Joplin, Missouri is a Crossroads of Culture

Activities, Magazine Features

With a host of attractions and a picturesque location in the Ozarks, Joplin is the next place to be

Joplin, Missouri is more than a destination, it’s the place to be. Guests can visit Joplin’s many attractions and must-see experiences and enjoy more than 200-plus restaurants when they aren’t exploring. Located in the beautiful Ozarks of Southwest Missouri, Joplin is where Historic Route 66 unites with a pair of interstates (44 and 49) and is the hub where Kansas City, Wichita, Oklahoma City and Fayetteville join forces. With so much to see and do, it’s difficult to know where to start. These attractions are a good way to immerse yourself in Joplin’s culture.

George Washington Carver National Monument

George Washington Carver was an agronomist who invented more than 300 products made from peanuts as well as products from other crops like sweet potatoes.

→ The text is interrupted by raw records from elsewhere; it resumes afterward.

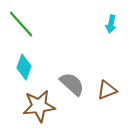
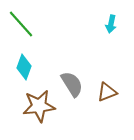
gray semicircle: rotated 16 degrees clockwise
brown triangle: moved 2 px down
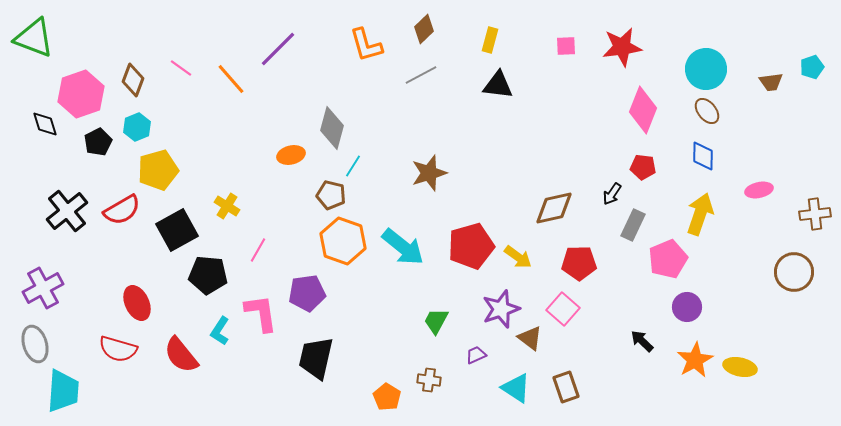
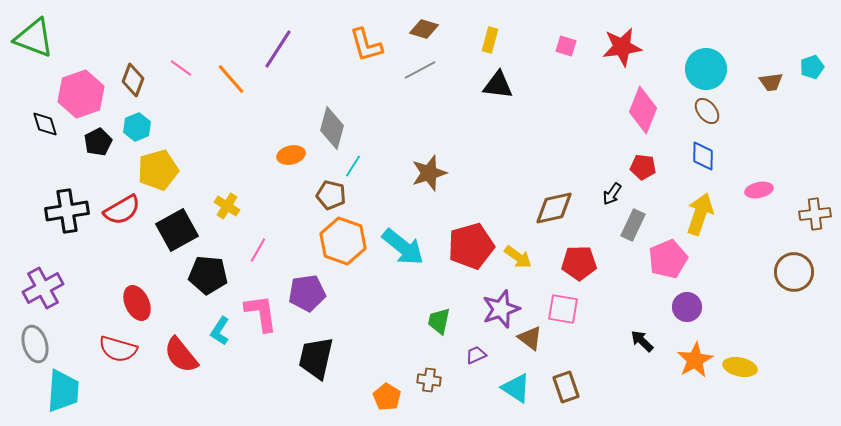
brown diamond at (424, 29): rotated 60 degrees clockwise
pink square at (566, 46): rotated 20 degrees clockwise
purple line at (278, 49): rotated 12 degrees counterclockwise
gray line at (421, 75): moved 1 px left, 5 px up
black cross at (67, 211): rotated 30 degrees clockwise
pink square at (563, 309): rotated 32 degrees counterclockwise
green trapezoid at (436, 321): moved 3 px right; rotated 16 degrees counterclockwise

Although he was born into slavery, Carver went on to become an esteemed scientist, educator, and humanitarian. Carver was also known for his great faith and his artistic talents. Today, you can visit the 240-acre national park built in honor of this multi-talented personality: George Washington Carver National Monument. Located in Diamond, Missouri, about 15 miles southeast of Joplin, this is where Carver was raised, where he explored the surrounding woods and prairie, and where he envisioned his ideas. The park’s Visitor Center highlights Carver’s contributions to science, art, and black history and includes a museum, theater, discovery center, and The Park Store, a gift shop operated by the Carver Birthplace Association. Step outside and experience Carver’s outdoor “lab” by walking the nature trails (one is paved) and visiting the 1881 Moses Carver house and Carver cemetery.

The George Washington Carver National Monument highlights Carver’s contributions to science, art and black history.

Cornell Complex

Creativity flows in this modern arts and entertainment complex that Connect2Culture and Spiva Center for the Arts call home. The Complex features a 435-seat performance theater, reception areas, outdoor decks and patios, galleries, and classroom spaces. Serving as the heart of Joplin’s art community since 1947, Spiva invites visitors to discover, create, and collect art. Local, regional, national, and international talent is showcased here in rotating exhibits throughout the year. The center also hosts PhotoSpiva, the oldest continually running photography competition west of the Mississippi River, with entries from artists from all over the country. As Joplin’s community arts agency, Connect2Culture promotes and supports arts and cultural activity at the complex. Serving as a collective voice for 50-plus organizations, C2C builds audience and improves access to the offerings of the Joplin creative community. C2C’s annual seasons offers residents and visitors world-class entertainment at an affordable price.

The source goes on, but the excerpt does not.